[[ RECORDS FOR THIS TASK open ]]

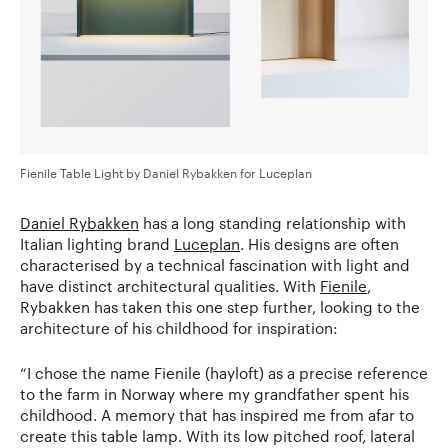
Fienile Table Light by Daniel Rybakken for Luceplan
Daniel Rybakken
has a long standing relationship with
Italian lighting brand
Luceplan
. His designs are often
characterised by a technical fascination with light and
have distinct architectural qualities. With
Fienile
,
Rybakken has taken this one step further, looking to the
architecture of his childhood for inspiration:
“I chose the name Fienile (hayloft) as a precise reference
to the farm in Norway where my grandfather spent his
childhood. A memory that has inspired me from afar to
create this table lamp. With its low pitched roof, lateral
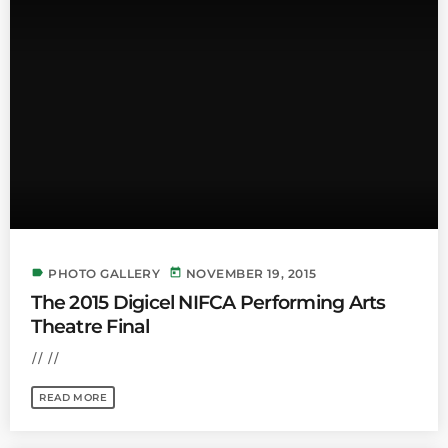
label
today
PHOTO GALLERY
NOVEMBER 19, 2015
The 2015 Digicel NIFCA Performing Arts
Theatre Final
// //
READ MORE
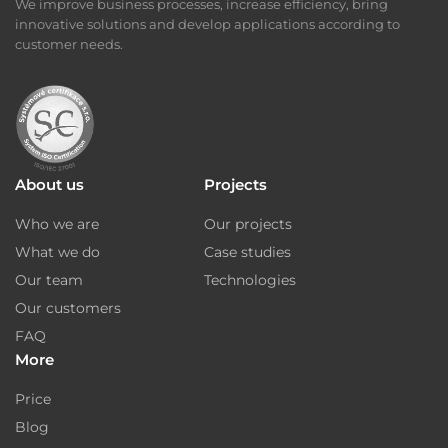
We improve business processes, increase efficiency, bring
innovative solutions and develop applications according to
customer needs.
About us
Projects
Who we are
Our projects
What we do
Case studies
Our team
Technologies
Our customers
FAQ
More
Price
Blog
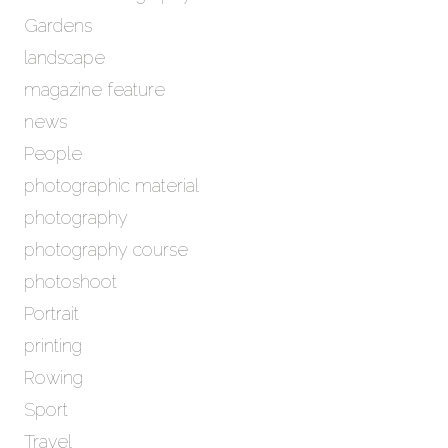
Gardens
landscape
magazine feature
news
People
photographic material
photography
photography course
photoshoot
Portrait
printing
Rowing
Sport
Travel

[[ RECORDS FOR THIS TASK closed ]]
[[ RECORDS FOR THIS TASK open ]]

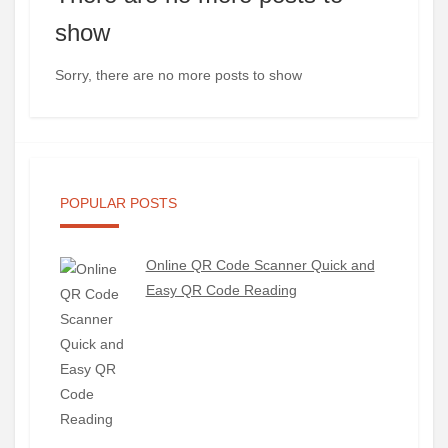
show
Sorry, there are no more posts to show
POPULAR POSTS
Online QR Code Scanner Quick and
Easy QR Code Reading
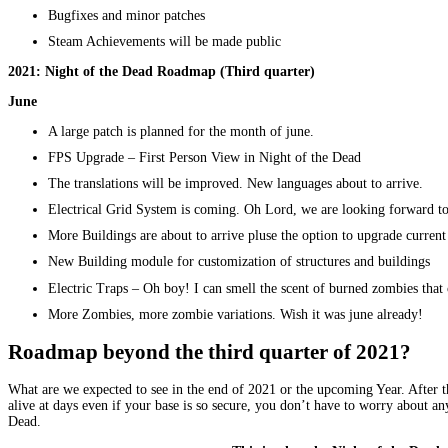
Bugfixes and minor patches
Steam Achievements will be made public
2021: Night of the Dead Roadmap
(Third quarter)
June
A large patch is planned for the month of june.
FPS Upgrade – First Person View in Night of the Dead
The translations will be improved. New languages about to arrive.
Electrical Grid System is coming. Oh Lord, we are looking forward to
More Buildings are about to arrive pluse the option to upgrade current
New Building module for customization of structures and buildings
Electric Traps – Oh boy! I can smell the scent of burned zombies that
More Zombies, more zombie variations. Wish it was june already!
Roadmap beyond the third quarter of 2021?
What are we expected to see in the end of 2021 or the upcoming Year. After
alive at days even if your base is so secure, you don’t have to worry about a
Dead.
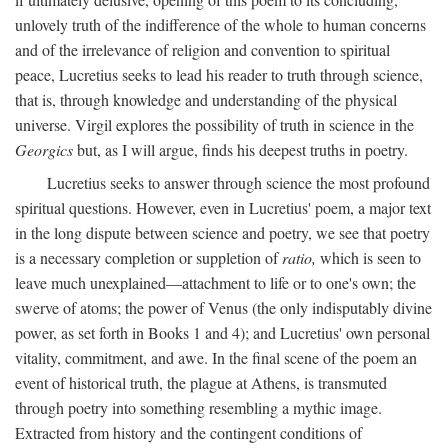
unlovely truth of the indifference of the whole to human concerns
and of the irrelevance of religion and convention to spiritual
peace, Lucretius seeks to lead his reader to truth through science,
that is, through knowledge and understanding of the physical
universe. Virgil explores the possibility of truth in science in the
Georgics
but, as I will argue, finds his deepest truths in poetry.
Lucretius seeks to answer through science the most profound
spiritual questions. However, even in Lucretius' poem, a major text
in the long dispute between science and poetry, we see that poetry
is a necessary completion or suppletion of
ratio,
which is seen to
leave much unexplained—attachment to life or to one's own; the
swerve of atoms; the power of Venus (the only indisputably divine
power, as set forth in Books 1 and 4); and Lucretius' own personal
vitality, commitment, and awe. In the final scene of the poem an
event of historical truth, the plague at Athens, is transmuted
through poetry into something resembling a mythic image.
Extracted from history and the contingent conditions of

[[ RECORDS FOR THIS TASK closed ]]

YOUR TASK – Copy the lines of the data above exactly as written, beginning with the line containing "through poetry into" and ending with the line containing "Extracted from history", and leave out all other lines.

RESULT OF THIS EXERCISE –
through poetry into something resembling a mythic image.
Extracted from history and the contingent conditions of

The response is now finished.